Records contained in a dataset
—————

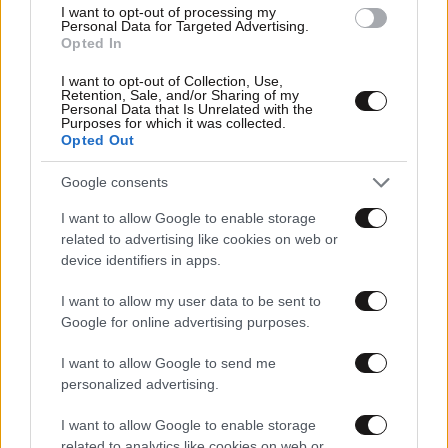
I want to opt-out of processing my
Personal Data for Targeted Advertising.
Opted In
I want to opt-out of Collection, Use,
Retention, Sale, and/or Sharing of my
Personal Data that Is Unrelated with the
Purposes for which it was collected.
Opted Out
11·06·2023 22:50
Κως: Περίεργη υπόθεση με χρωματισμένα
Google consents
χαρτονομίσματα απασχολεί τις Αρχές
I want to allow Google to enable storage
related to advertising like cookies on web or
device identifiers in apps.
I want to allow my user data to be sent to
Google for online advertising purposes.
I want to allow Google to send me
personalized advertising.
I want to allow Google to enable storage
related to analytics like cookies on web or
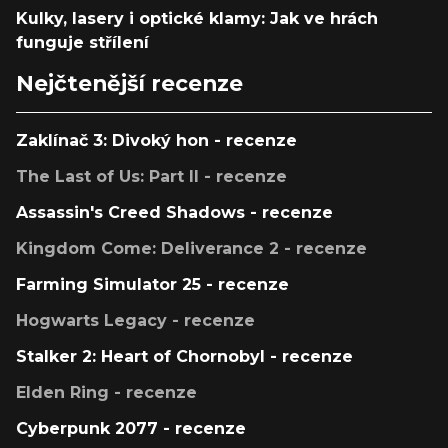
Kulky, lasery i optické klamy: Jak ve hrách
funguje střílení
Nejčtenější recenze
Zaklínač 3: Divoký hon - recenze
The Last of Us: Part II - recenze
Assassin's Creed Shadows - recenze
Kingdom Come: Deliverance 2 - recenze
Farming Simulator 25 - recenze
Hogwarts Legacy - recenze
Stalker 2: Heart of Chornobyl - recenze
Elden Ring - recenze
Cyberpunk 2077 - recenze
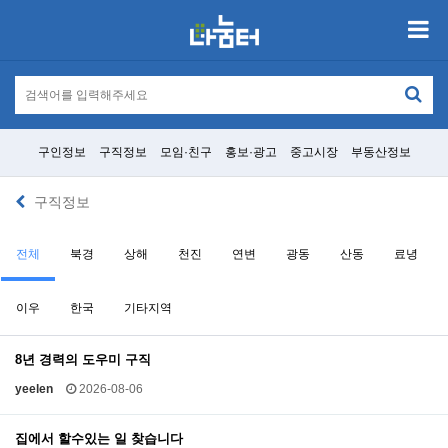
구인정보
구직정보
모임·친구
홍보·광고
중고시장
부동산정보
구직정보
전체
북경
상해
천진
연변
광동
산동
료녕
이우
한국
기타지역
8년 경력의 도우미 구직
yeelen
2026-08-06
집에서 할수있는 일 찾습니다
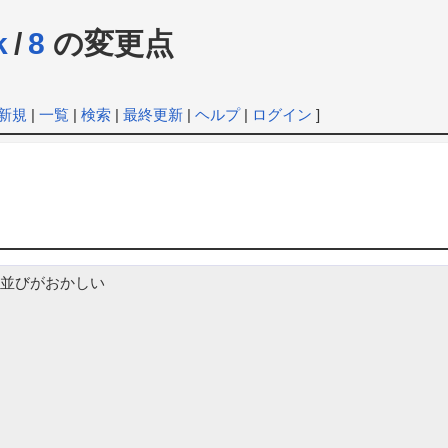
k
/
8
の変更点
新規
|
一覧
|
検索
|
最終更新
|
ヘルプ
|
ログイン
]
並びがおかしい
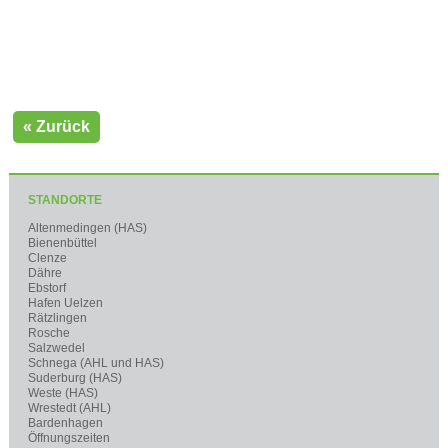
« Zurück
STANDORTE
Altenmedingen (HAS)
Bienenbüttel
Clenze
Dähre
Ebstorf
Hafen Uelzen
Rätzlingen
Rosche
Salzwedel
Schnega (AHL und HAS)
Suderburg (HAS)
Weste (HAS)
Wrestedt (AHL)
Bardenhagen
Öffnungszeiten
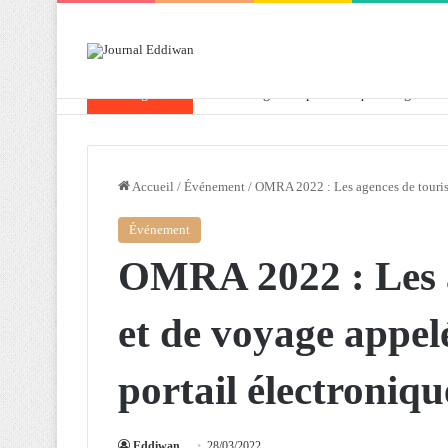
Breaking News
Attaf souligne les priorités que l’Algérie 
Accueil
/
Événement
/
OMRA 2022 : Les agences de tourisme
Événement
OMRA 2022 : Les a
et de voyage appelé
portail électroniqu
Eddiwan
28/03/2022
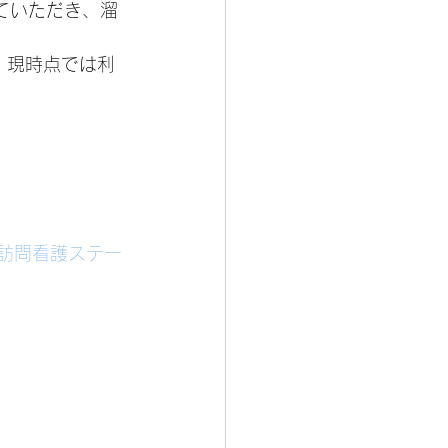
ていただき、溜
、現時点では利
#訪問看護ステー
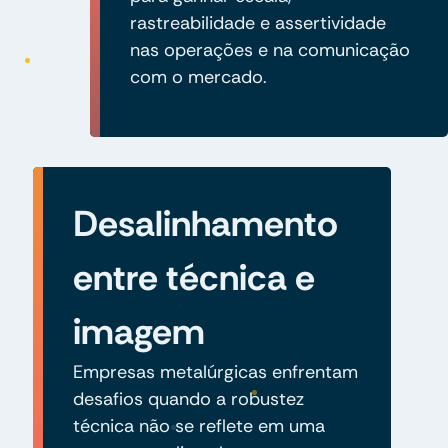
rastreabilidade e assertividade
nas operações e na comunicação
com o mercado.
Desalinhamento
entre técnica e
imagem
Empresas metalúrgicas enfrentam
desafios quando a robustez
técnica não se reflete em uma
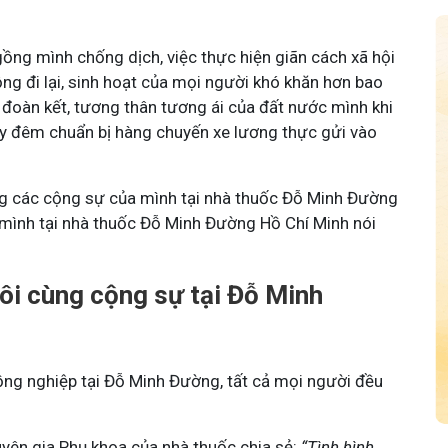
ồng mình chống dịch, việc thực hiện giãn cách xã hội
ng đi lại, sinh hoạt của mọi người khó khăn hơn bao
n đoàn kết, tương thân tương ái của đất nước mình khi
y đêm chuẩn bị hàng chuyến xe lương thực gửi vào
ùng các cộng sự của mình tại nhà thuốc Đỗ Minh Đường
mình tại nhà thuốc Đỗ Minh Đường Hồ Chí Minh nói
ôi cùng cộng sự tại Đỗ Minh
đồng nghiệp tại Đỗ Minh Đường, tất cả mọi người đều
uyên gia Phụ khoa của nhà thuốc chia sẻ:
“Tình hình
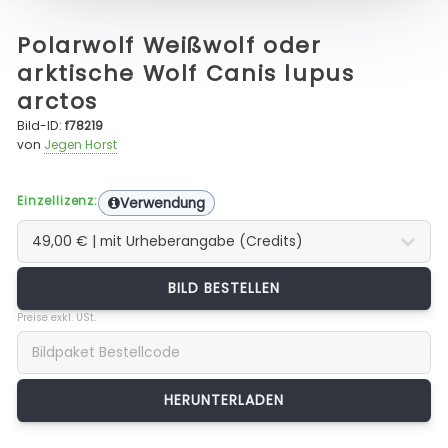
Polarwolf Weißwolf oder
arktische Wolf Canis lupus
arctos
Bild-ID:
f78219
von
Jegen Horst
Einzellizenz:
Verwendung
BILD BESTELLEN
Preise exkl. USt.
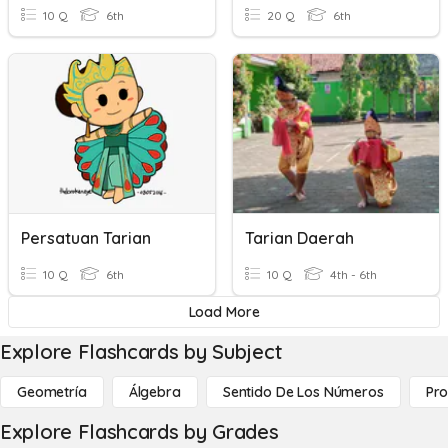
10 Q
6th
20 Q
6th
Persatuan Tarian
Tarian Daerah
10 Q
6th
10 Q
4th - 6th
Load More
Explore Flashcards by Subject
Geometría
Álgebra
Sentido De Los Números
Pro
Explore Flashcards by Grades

—————

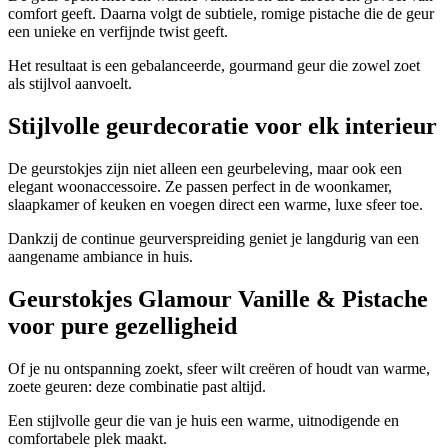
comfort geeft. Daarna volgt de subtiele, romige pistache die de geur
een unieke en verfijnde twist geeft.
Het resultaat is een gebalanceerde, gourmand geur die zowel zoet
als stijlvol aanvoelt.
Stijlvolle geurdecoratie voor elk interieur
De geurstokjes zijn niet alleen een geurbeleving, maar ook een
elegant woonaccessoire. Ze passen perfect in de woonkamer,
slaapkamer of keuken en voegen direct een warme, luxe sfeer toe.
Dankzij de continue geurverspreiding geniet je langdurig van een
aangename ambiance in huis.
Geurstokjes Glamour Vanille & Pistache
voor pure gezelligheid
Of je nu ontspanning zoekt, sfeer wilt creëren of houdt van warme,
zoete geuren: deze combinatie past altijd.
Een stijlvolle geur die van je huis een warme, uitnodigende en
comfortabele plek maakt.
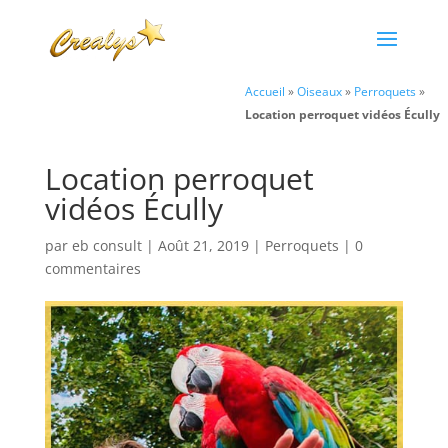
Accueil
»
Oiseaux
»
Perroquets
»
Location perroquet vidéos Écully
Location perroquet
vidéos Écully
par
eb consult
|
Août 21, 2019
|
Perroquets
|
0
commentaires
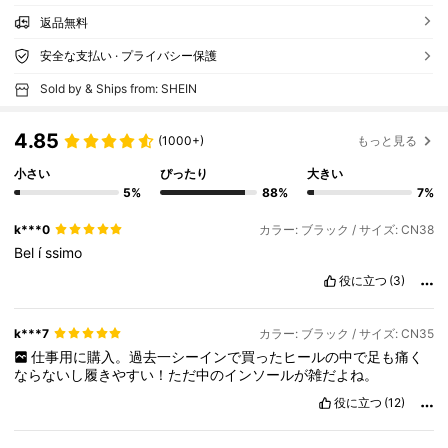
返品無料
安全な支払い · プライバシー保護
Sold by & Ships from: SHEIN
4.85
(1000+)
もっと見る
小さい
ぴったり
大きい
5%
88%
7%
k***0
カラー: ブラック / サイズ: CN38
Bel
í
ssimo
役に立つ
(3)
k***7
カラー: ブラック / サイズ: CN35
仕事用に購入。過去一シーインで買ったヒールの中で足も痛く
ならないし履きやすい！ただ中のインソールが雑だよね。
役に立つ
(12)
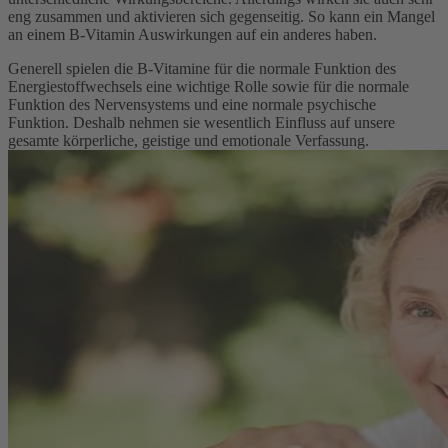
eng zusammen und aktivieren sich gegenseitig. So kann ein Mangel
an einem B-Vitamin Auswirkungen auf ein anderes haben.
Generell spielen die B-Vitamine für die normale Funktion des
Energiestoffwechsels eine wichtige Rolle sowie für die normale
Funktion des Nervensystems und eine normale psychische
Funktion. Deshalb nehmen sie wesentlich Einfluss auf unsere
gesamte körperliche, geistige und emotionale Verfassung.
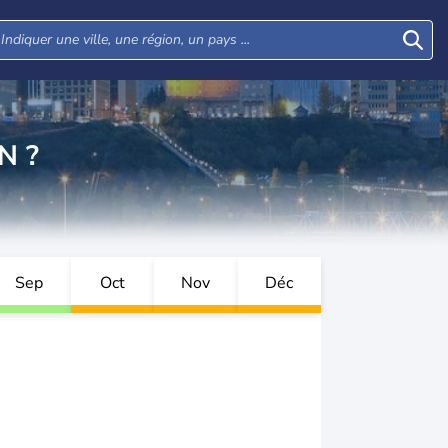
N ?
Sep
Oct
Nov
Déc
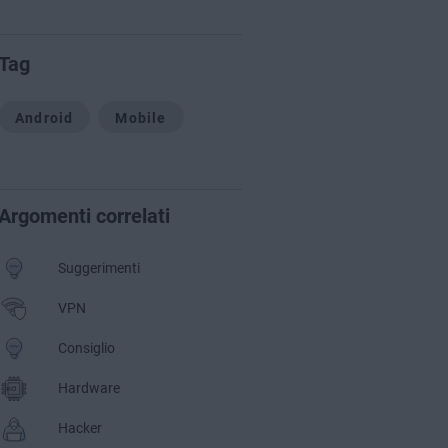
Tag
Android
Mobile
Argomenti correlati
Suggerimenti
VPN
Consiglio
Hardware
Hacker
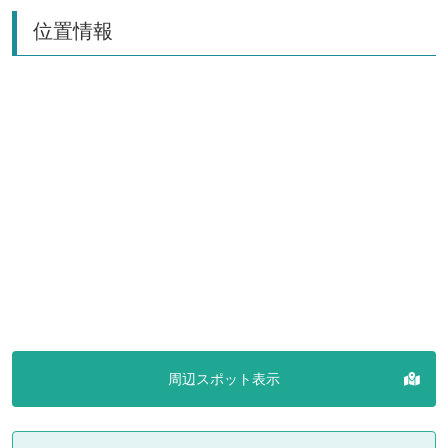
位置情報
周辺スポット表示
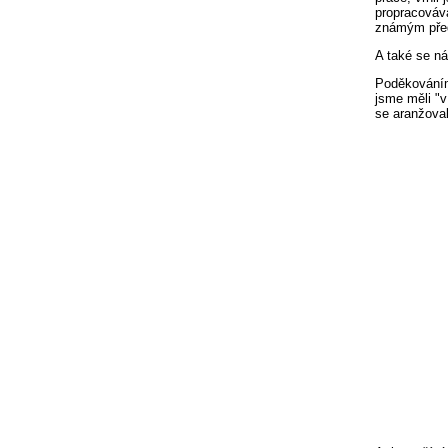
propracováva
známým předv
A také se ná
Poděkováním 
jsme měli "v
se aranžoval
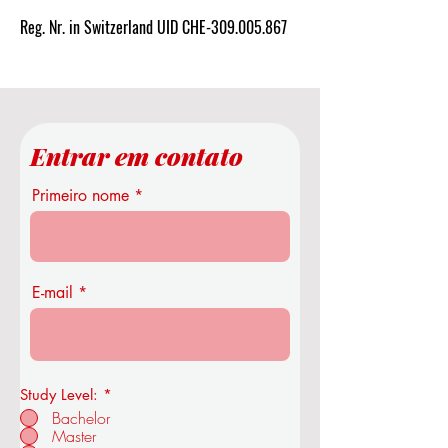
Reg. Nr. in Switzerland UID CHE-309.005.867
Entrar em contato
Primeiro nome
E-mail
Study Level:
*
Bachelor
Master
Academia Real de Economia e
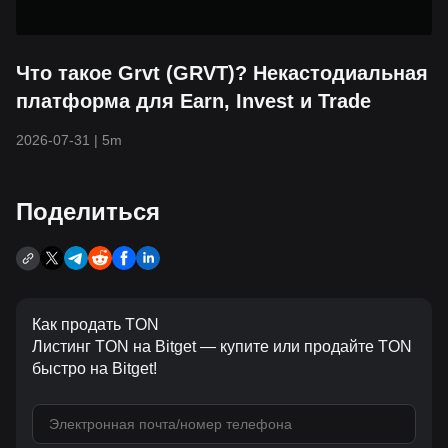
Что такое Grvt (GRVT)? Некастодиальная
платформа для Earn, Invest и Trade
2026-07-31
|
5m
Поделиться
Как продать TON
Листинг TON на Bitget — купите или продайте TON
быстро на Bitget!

—————

# WORK TO BE COMPLETED:
For every line in the data above that holds "allow", return the line itself.

# SOLVED PROBLEM:
I want to allow Google to enable storage
I want to allow my user data to be sent to
I want to allow Google to send me
I want to allow Google to enable storage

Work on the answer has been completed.